I Capture the Castle is the first novel of English author Dodie Smith, written during the Second World War when she and her husband Alec Beesley, an English conscientious objector, moved to California. She longed for home and wrote of a happier time, unspecified in the novel apart from a reference to living in the 1930s. Smith was already an established playwright and later became famous for writing the children's classic The Hundred and One Dalmatians.

The novel relates the adventures of an eccentric family, the Mortmains, struggling to live in genteel poverty in a decaying castle during the 1930s. The first-person narrator is Cassandra Mortmain, an intelligent teenager who tells the story through her journal. It is a coming-of-age story in which Cassandra passes from being a girl at the beginning to being a young woman at the end.

In 2003 the novel was listed at number 82 in the BBC's survey The Big Read.

Plot 
The novel takes place between April and October in a single year in the 1930s. The Mortmain family is genteel, poor, and eccentric. Cassandra's father is a writer suffering from writer's block who has not published anything since his first book, Jacob Wrestling (a reference to Jacob wrestling with the angel), an innovative and "difficult" modernist novel that sold well and made his name, including in the United States. Ten years before the novel begins he took out a forty-year lease on a dilapidated but beautiful castle, hoping to find either inspiration or isolation there. Now his family is selling off the furniture to buy food.

The widowed Mortmain's second wife, Topaz, is a beautiful artist's model who enjoys communing with nature, sometimes wearing nothing but hip boots. Rose, Mortmain's elder daughter, is a classic English beauty pining away in the lonely castle, longing for a chance to meet eligible and preferably rich young men. She tells her sister Cassandra that she wants to live in a Jane Austen novel. Cassandra, the younger daughter and the first-person narrator of the novel, has literary ambitions and spends a lot of time developing her writing talent by "capturing" everything around her in her journal. Stephen, the handsome, loyal, live-in son of the Mortmain late maid, and Thomas, the youngest Mortmain child, round out the cast of household characters. Stephen, a "noble soul," is in love with Cassandra, which she finds touching but a bit awkward. Thomas, a schoolboy, is, like Cassandra, considered "tolerably bright".
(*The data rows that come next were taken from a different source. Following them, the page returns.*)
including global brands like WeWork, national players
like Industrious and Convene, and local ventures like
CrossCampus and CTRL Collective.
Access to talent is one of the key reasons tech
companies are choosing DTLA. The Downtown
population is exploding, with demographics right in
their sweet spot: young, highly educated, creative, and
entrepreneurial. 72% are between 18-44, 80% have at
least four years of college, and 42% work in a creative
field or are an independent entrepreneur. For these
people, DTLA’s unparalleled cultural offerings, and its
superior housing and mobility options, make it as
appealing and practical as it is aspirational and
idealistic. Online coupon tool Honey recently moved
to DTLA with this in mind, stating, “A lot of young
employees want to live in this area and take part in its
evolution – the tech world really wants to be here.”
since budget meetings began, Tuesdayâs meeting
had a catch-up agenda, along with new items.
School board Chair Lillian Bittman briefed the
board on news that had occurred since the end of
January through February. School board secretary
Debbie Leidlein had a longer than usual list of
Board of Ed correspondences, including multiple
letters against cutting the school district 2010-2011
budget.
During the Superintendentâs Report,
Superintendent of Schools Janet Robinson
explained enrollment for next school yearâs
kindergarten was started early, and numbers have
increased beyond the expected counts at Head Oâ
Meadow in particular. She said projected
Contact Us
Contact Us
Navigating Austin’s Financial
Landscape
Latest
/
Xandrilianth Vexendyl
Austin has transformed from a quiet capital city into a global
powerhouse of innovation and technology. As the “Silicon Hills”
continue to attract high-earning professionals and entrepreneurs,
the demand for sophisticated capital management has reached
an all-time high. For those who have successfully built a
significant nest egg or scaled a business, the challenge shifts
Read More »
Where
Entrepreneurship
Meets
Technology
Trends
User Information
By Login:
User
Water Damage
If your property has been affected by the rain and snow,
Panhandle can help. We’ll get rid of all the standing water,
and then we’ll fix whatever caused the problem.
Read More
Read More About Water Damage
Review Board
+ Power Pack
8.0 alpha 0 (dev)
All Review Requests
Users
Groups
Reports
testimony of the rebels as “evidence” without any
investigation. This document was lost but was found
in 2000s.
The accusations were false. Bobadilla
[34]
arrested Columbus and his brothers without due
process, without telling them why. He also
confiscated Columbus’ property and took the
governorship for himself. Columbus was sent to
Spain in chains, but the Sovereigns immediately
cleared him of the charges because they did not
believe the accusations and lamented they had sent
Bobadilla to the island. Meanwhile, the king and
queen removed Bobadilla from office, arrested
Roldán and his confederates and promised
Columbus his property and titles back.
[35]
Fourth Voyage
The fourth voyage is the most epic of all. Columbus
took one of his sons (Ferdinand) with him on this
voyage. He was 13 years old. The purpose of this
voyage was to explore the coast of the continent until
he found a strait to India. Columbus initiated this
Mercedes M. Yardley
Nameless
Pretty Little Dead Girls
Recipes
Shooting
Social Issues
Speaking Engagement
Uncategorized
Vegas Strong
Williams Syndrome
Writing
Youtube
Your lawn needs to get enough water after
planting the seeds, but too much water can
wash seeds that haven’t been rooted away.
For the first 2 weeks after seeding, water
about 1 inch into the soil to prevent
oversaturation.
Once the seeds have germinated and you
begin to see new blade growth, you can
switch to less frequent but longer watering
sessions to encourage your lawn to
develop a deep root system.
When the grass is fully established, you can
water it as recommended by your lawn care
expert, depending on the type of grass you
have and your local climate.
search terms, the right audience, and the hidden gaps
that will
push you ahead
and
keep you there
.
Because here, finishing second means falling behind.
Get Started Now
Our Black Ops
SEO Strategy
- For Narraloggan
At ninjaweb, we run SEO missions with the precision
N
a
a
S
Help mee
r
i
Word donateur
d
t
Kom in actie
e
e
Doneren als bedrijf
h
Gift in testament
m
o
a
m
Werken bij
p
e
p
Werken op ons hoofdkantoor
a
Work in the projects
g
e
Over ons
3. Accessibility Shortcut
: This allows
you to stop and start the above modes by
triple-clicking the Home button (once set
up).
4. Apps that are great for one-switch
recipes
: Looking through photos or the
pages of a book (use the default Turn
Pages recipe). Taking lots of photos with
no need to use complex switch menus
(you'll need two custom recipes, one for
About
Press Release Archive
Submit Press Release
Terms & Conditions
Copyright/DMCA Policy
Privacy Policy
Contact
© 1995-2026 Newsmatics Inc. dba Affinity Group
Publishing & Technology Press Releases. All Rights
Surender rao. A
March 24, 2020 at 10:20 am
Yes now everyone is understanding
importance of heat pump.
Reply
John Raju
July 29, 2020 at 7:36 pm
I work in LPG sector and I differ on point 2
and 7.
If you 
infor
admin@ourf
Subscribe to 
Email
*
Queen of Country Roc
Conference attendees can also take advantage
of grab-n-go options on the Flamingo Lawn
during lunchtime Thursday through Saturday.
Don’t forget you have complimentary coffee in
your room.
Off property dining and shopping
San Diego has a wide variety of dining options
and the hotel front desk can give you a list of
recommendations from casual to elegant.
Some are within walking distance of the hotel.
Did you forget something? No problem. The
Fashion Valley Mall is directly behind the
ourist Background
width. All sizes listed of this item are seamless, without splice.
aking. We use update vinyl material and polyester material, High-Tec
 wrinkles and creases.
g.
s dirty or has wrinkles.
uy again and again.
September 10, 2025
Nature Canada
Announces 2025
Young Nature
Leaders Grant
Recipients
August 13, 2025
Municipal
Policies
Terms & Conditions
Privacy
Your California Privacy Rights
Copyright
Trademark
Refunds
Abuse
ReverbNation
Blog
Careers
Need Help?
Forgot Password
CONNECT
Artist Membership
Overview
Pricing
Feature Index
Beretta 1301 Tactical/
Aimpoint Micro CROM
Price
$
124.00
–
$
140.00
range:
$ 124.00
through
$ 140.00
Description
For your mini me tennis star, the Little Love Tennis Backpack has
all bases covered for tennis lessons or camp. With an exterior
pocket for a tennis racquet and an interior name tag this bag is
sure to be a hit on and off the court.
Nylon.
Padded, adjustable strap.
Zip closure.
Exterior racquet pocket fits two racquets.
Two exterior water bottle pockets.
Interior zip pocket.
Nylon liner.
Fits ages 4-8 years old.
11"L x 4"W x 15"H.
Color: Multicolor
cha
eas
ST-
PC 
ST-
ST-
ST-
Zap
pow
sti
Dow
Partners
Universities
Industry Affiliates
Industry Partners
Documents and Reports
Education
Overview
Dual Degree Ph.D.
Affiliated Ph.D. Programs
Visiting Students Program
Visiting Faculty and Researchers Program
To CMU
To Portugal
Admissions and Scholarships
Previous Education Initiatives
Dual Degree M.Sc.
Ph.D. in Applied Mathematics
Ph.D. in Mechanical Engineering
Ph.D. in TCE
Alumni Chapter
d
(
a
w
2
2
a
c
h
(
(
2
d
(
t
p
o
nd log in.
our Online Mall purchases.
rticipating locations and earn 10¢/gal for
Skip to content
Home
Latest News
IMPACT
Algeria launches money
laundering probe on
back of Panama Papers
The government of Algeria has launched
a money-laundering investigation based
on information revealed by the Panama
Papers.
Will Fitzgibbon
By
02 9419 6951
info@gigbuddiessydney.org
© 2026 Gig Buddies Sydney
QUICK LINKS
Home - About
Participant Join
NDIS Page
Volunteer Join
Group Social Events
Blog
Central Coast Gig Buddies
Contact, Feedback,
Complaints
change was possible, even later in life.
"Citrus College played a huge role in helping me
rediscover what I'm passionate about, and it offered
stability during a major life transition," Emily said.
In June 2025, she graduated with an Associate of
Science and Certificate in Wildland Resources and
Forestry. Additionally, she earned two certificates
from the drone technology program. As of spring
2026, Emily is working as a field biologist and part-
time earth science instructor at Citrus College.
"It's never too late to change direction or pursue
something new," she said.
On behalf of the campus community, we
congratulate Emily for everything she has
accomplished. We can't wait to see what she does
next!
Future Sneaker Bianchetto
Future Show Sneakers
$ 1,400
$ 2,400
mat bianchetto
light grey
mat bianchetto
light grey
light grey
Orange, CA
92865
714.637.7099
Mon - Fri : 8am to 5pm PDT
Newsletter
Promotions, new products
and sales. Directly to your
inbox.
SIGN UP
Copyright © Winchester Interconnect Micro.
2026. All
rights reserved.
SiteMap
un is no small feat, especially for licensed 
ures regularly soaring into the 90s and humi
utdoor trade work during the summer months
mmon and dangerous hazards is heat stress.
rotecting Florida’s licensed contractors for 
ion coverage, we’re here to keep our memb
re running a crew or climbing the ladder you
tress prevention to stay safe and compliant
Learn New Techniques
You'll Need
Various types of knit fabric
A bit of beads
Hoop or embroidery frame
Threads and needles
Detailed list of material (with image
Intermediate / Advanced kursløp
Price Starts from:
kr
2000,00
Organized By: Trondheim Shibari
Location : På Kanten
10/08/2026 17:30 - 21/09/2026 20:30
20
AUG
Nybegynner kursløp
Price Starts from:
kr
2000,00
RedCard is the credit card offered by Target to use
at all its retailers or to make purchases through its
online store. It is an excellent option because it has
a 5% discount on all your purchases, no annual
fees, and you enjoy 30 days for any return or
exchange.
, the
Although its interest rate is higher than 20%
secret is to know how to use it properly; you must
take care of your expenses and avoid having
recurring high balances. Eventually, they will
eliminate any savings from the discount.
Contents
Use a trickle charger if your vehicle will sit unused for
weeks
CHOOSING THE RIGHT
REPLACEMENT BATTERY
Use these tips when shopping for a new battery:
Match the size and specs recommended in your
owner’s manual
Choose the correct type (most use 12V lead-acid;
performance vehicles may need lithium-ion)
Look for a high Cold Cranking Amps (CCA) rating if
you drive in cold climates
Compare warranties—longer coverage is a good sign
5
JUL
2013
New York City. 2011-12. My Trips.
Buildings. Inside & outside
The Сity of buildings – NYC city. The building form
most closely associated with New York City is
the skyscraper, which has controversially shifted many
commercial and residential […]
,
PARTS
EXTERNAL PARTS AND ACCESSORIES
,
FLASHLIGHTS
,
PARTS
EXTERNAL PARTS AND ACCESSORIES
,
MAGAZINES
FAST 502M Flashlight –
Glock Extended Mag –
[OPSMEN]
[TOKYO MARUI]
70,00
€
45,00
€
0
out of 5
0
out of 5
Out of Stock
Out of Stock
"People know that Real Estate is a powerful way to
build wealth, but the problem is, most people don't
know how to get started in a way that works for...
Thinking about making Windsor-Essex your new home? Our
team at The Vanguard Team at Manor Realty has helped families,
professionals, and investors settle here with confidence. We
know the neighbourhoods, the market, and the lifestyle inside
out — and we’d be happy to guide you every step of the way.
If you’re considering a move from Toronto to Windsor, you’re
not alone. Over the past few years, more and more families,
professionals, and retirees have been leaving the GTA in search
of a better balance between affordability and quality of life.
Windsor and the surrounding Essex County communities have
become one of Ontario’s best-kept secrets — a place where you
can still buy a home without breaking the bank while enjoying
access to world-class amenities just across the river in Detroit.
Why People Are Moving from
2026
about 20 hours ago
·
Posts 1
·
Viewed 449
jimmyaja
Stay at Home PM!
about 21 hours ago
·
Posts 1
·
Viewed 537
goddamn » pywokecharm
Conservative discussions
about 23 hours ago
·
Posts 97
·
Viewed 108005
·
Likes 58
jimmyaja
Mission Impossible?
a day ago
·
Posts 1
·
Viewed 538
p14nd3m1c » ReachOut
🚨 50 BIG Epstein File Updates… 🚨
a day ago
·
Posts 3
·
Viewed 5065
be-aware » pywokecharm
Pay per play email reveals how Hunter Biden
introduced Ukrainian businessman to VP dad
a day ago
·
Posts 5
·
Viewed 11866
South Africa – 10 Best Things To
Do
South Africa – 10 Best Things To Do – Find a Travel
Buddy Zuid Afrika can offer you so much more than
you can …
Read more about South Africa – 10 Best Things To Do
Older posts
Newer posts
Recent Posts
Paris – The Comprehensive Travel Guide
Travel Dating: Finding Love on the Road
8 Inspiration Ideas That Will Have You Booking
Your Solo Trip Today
Things begin to happen when the Cottons, a wealthy American family, inherit nearby Scoatney Hall and become the Mortmains' new landlords. Cassandra and Rose soon become intrigued by the unmarried brothers Simon and Neil Cotton. Neil, who was raised in California by their English father, is a carefree young man who wants to become a rancher in the United States. Simon, who grew up in New England with his mother, is scholarly and serious, and loves the English countryside. Simon is the elder brother and therefore the heir, and is already much wealthier than Neil, so, although Rose is not attracted to him, she decides to marry him if she can, declaring that she would marry the Devil himself to escape poverty.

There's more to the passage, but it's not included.